• **Problem statement**: Scan the data below for the string "Number". Copy every line where it appears.

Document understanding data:
________

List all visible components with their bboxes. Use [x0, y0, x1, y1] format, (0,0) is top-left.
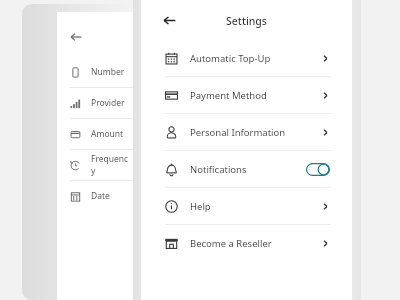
staticText: Automatic Top-Up [190, 52, 271, 65]
button[interactable]: Become a Reseller [141, 225, 352, 261]
staticText: Frequency [91, 153, 131, 177]
staticText: Amount [91, 128, 124, 140]
staticText: Number [91, 66, 125, 78]
staticText: Date [91, 190, 110, 202]
button[interactable]: Provider [57, 88, 139, 118]
button[interactable]: Help [141, 188, 352, 224]
button[interactable]: Frequency [57, 150, 139, 180]
button[interactable]: Back [157, 8, 181, 32]
button[interactable]: Number [57, 57, 139, 87]
button[interactable]: Date [57, 181, 139, 211]
button[interactable]: Personal Information [141, 114, 352, 150]
staticText: Help [190, 200, 211, 213]
button[interactable]: Notifications [141, 151, 352, 187]
staticText: Personal Information [190, 126, 286, 139]
button[interactable]: Notifications toggle [306, 163, 330, 176]
button[interactable]: Payment Method [141, 77, 352, 113]
staticText: Become a Reseller [190, 237, 272, 250]
staticText: Provider [91, 97, 125, 109]
button[interactable]: Amount [57, 119, 139, 149]
staticText: Payment Method [190, 89, 267, 102]
staticText: Settings [226, 14, 267, 28]
staticText: Notifications [190, 163, 247, 176]
button[interactable]: Automatic Top-Up [141, 40, 352, 76]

________

• **Solution to the problem**:
staticText: Number [91, 66, 125, 78]
button[interactable]: Number [57, 57, 139, 87]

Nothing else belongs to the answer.